Docker on CernVM
Since the latest CernVM image, a modern docker version is available. Time to re-visit the docker universe in HTCondor.
With being able to run docker on CERNVM we can run different OS versions on the same VM. The initial layer of CERNVM runs
SL7 natively. A docker container would then run the same software that provides the OS layer for a CERNVM, but in a container.
This way, jobs that run in this container see a different CERNVM repository, providing a different OS to the job in this container.
This allows us then to run
software for different experiments requiring different versions of RHEL on the same VM. This is now fully integrated in
HTCondor in the testing project on csv2-dev2. Here we describe the required steps for this approach.

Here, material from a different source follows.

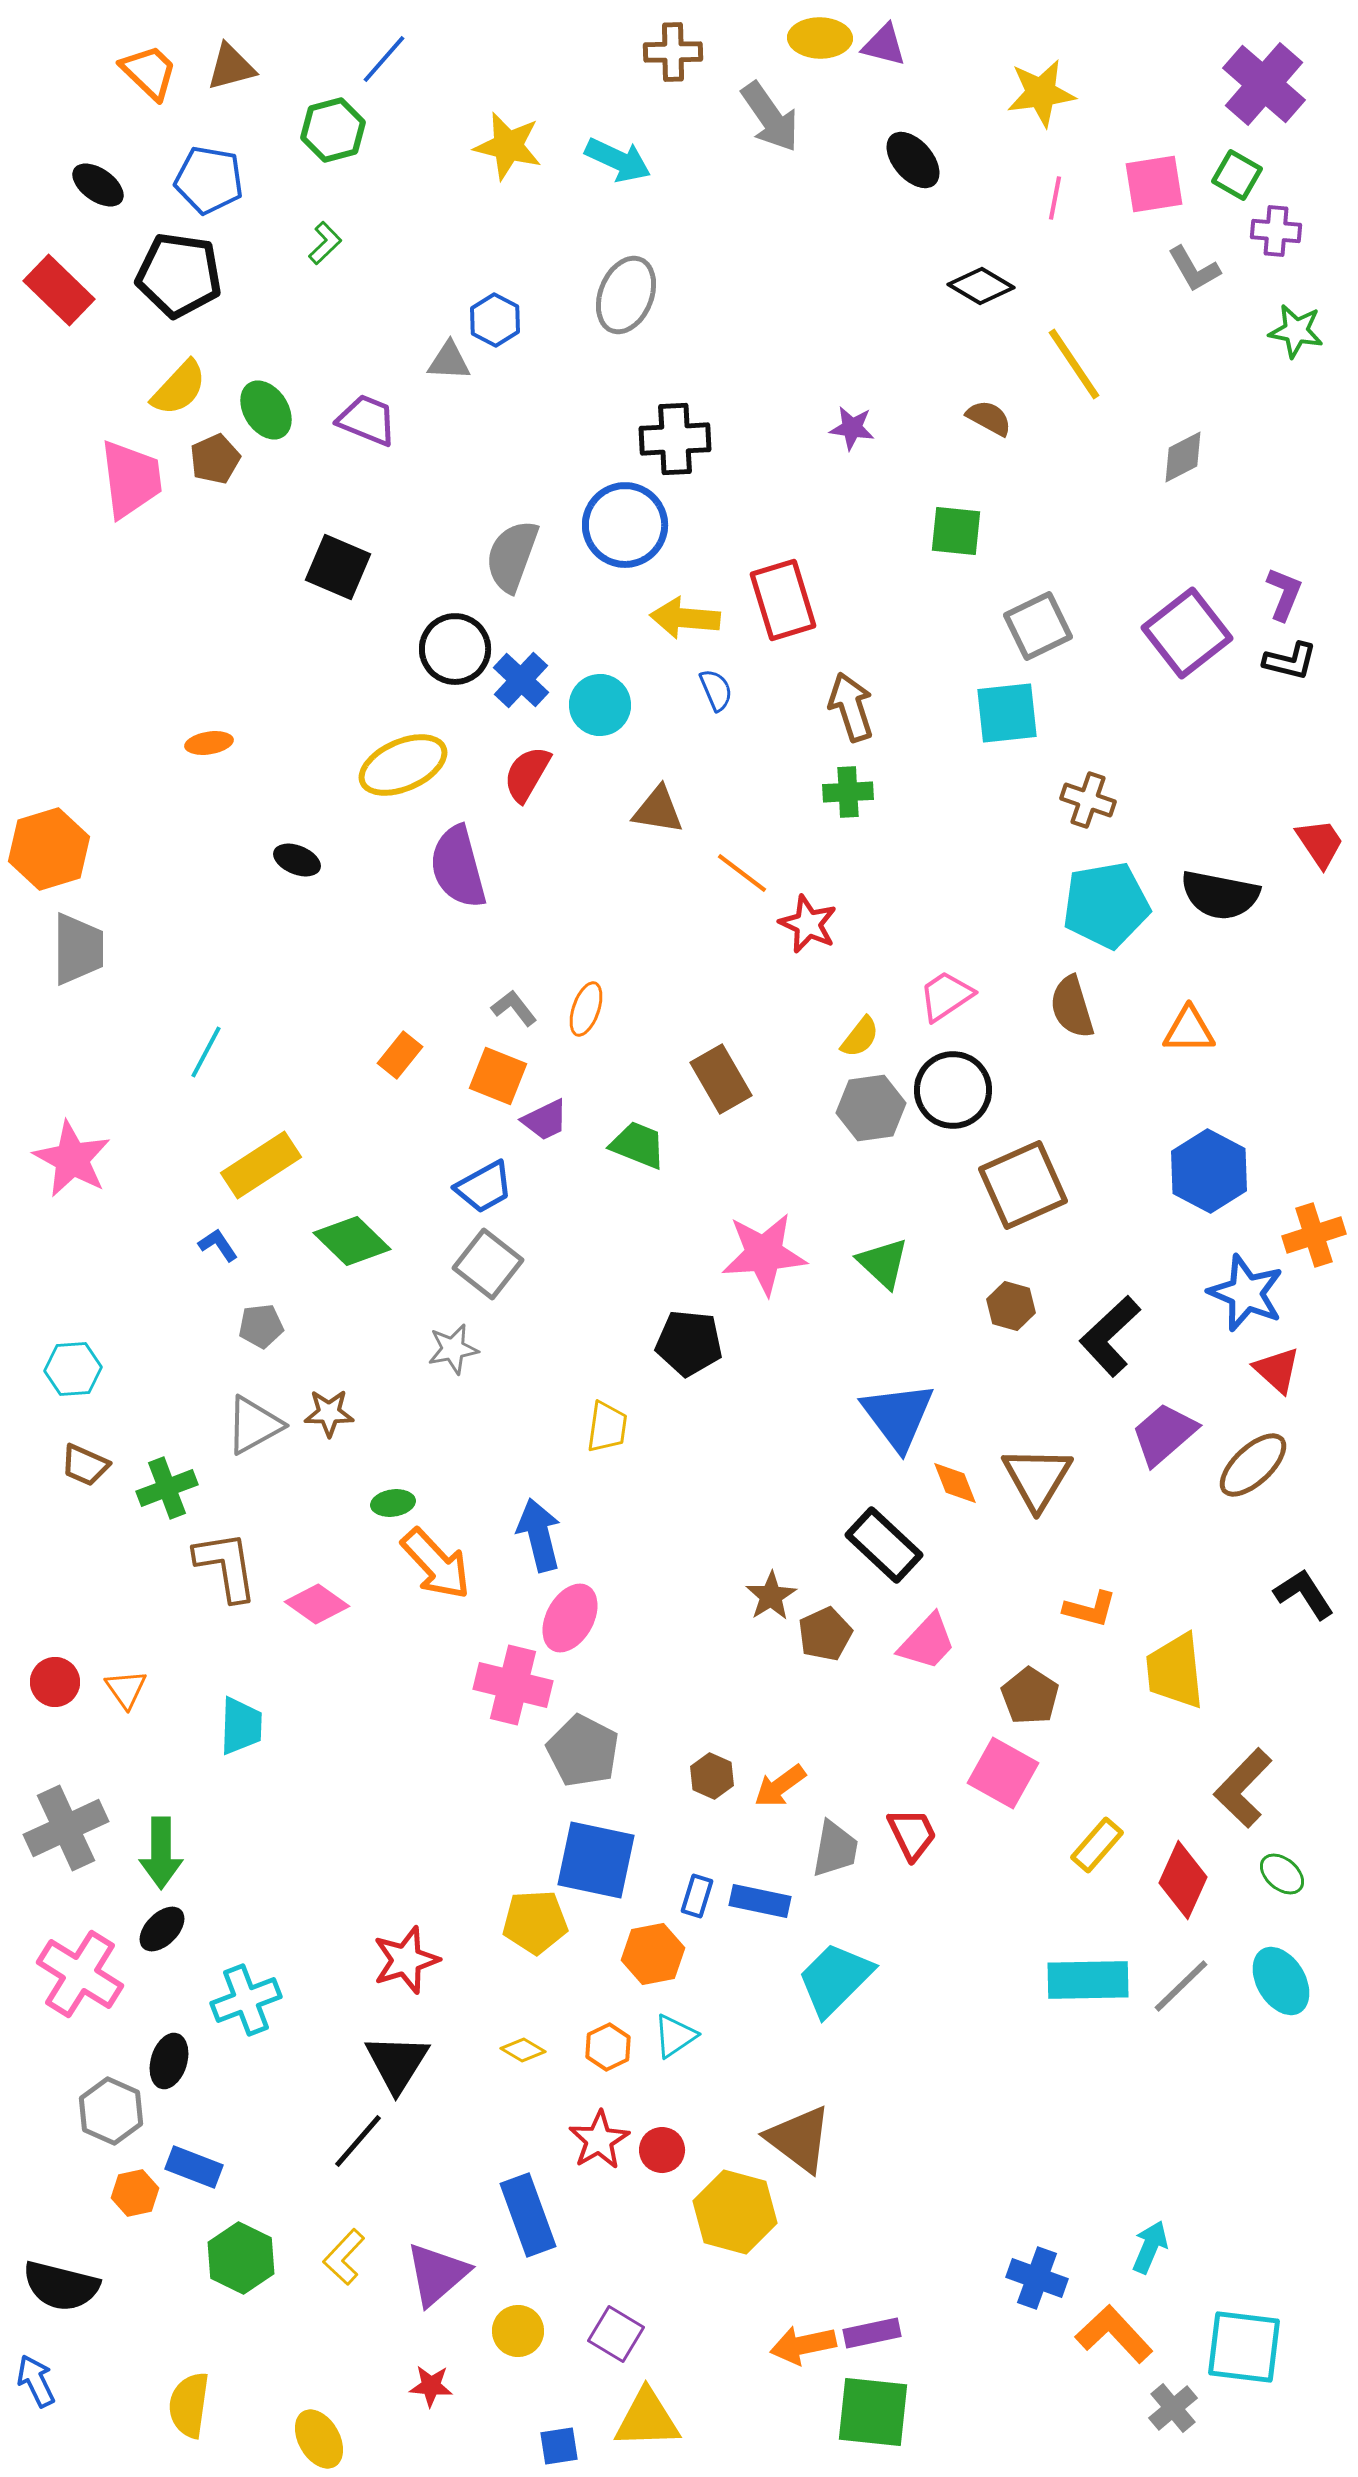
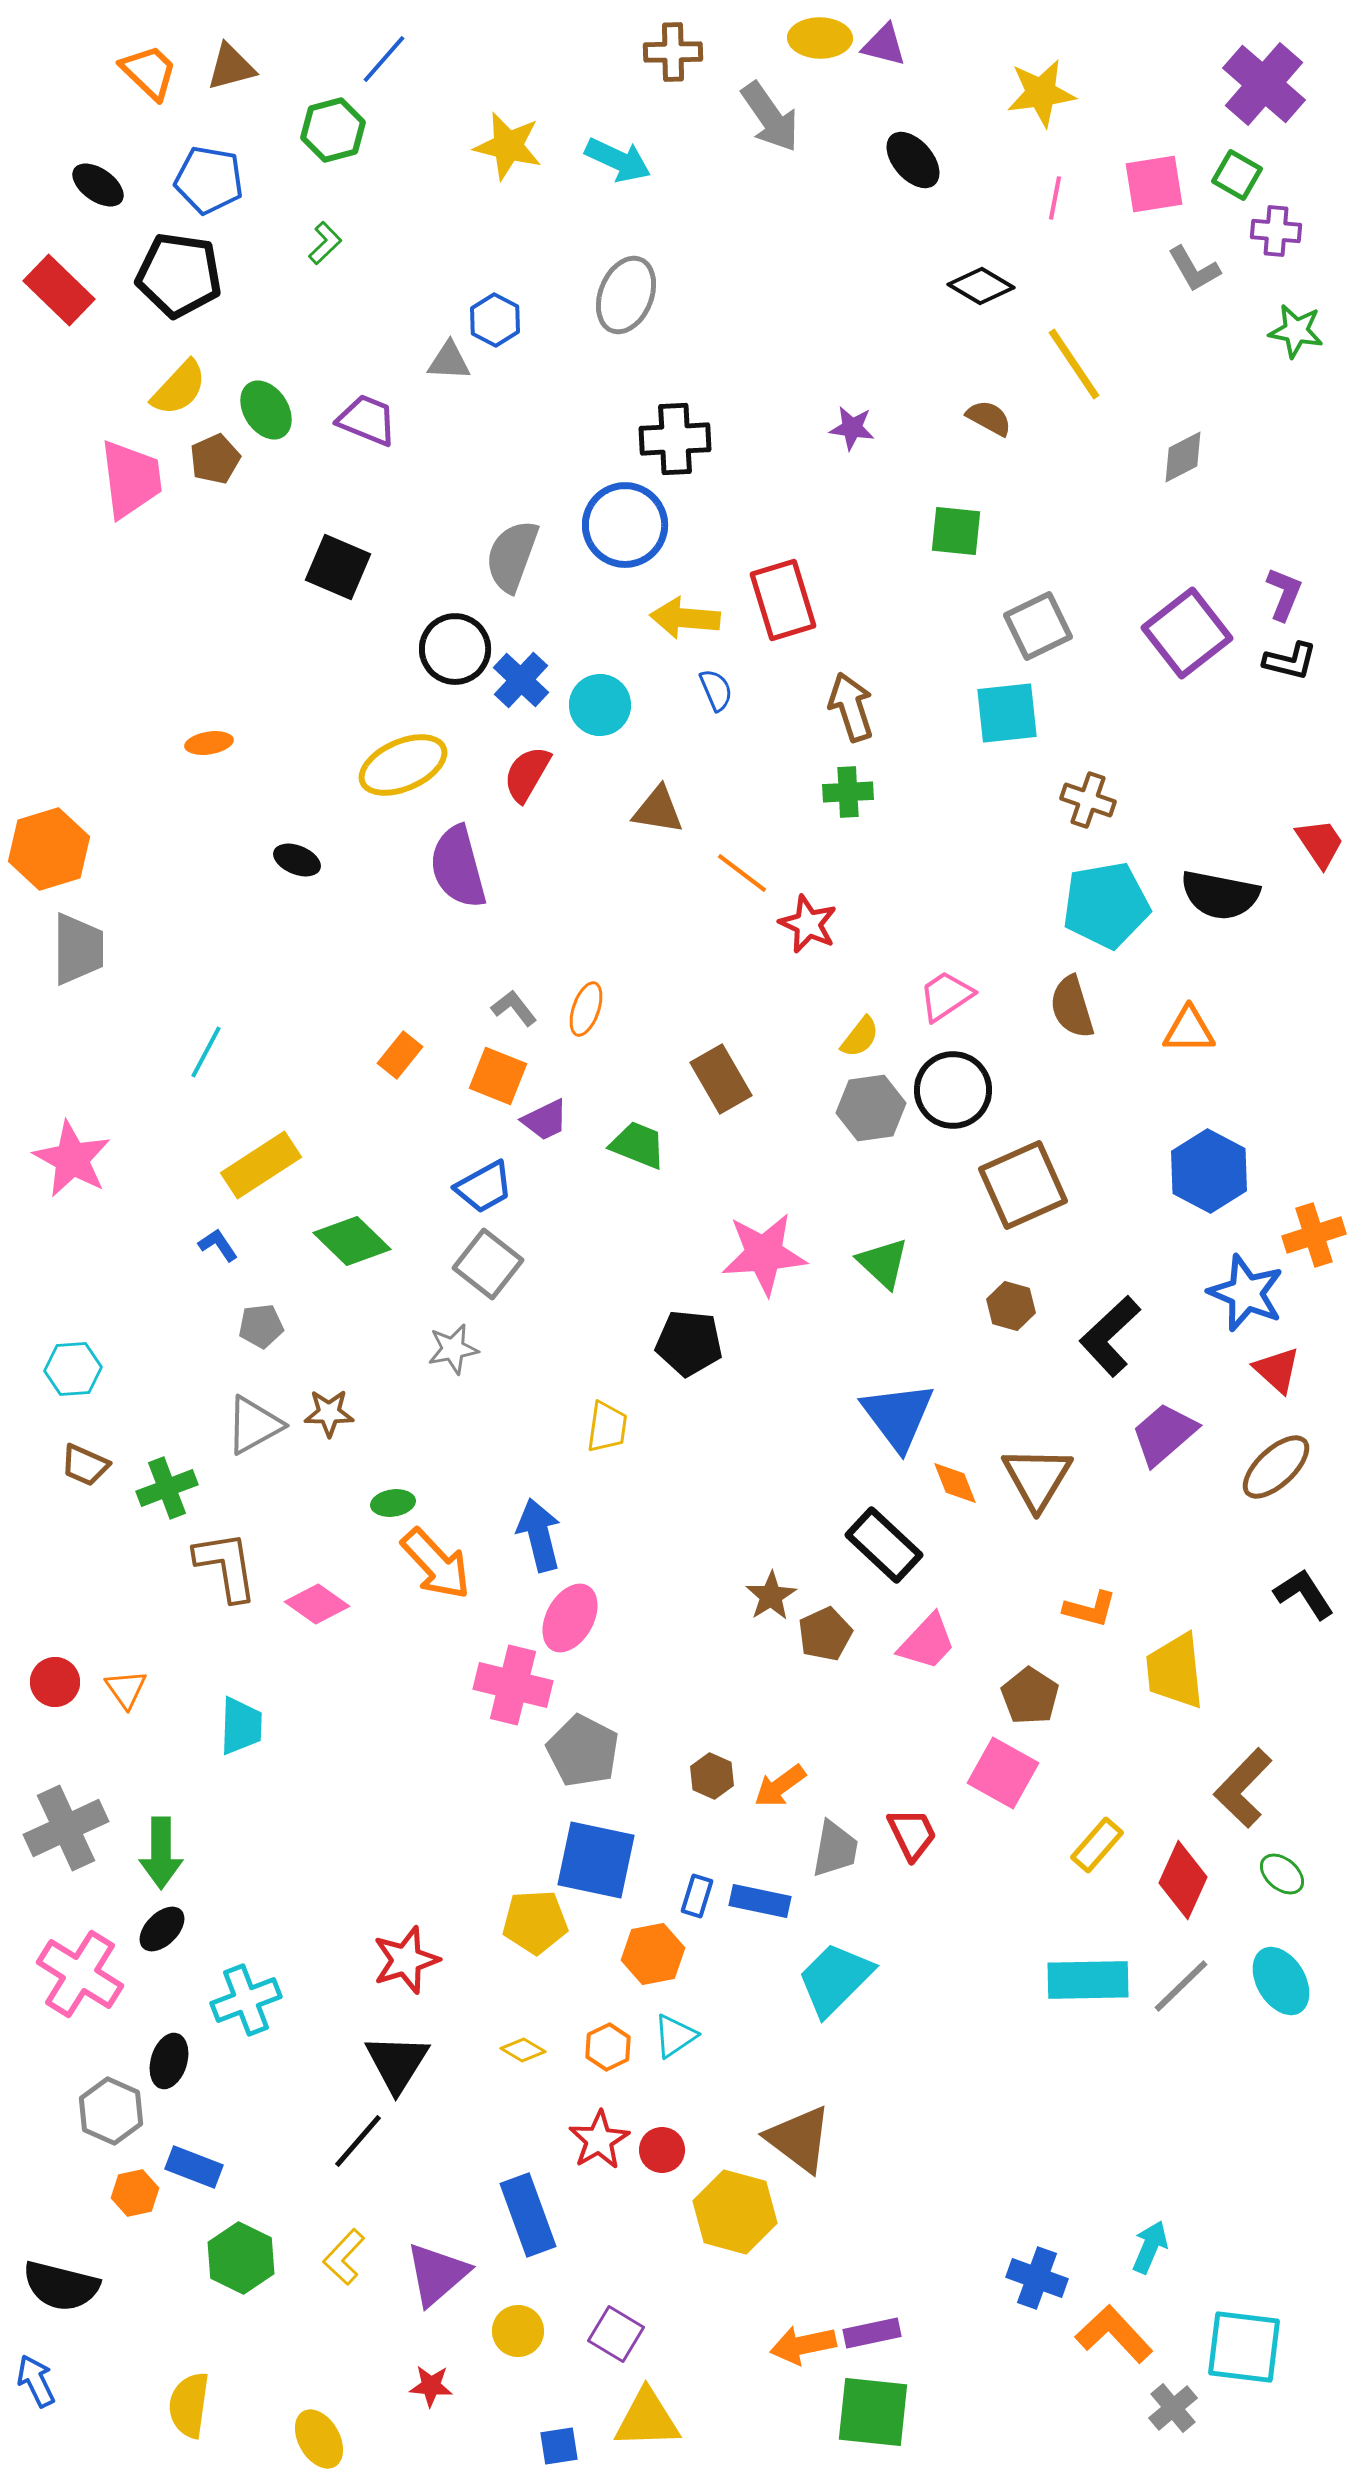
brown ellipse at (1253, 1465): moved 23 px right, 2 px down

HTCondor configuration on the VM.
Required is a recent version of cernvm, we use cernvm4-micor-2020.01-1.hdd. This comes with docker version
"Docker version 19.03.5, build 633a0ea".
With cloudscheduler v2 we contextualize the
VMs via cloud-init. This is the relevant docker_start.yaml file, which is appended to all other yaml files at the very end for final configuration of the HTCondor and
installs required helper scripts:
#cloud-config
merge_type: 'list(append)+dict(recurse_array)+str()'
write_files:
- content: |
DOCKER = /usr/bin/docker_wrapper
DOCKER_VOLUMES = CVMFS_PROD, CVMFS_SL7, CVMFS_SLC5
DOCKER_VOLUME_DIR_CVMFS_PROD = /cvmfs/cernvm-prod.cern.ch
DOCKER_VOLUME_DIR_CVMFS_PROD_MOUNT_IF = WantProd =!= Undefined && WantProd
DOCKER_VOLUME_DIR_CVMFS_SL7 = /cvmfs/cernvm-sl7.cern.ch
DOCKER_VOLUME_DIR_CVMFS_SL7_MOUNT_IF = WantSl7 =!= Undefined && WantSl7
DOCKER_VOLUME_DIR_CVMFS_SLC5 = /cvmfs/cernvm-slc5.cern.ch
DOCKER_VOLUME_DIR_CVMFS_SLC5_MOUNT_IF = WantSlc5 =!= Undefined && WantSlc5
DOCKER_MOUNT_VOLUMES = CVMFS_PROD, CVMFS_SL7, CVMFS_SLC5
DOCKER_DROP_ALL_CAPABILITIES = false
DOCKER_EXTRA_ARGUMENTS = --init
owner: root:root
permissions: 0644
path: /etc/condor/config.d/docker
- content: |
#!/bin/bash
NEW_ARGS=()
while [[ $# -gt 0 ]]
do
case $1 in
--user)
shift # past argument
shift # past value
;;
--volume)
NEW_ARGS+=("$1")
((num_pars++))
shift
NEW_ARGS+=("$1")
if [[ $1 == /cvmfs/cernvm* ]]; then
mmount=${1%:*}
if [[ $mmount == /cvmfs/cernvm-sl7* ]]; then
mmount="CERNVM_ROOT=${mmount}/cvm4"
else
mmount="CERNVM_ROOT=${mmount}/cvm3"
fi
pos_new=$(expr $num_pars + 1)
NEW_ARGS+=("-e" $mmount)
# NEW_ARGS+=("" "")
((num_pars+=2))
fi
shift
((num_pars++))
;;
*) # unknown option
NEW_ARGS+=("$1") # save it in an array for later
shift # past argument
;;
esac
done
set -- "${NEW_ARGS[@]}"
#touch /tmp/dc
#echo "calling with $num_pars ($pos_new) parameters as /usr/bin/docker $@" >> /tmp/dc
#if [[ $pos_new -gt 0 ]]; then
# echo " $pos_new ${NEW_ARGS[@]:$(expr $pos_new - 1):$(expr $pos_new + 1)}" >> /tmp/dc
# echo " with $mmount" >> /tmp/dc
# echo " /usr/bin/docker $@" >> /tmp/dc
#fi
/usr/bin/docker $@
owner: root:root
permissions: 0755
path: /usr/bin/docker_wrapper
- content: |
20 * * * * root docker container prune -f --filter "until=1h"
owner: root:root
permissions: 0644
path: /etc/cron.d/docker_prune
runcmd:
- [ service, docker, start ]
- [ 'wget', 'https://cernvm.cern.ch/releases/production/cvm-docker.2018.10-2.cernvm.x86_64.tar' ]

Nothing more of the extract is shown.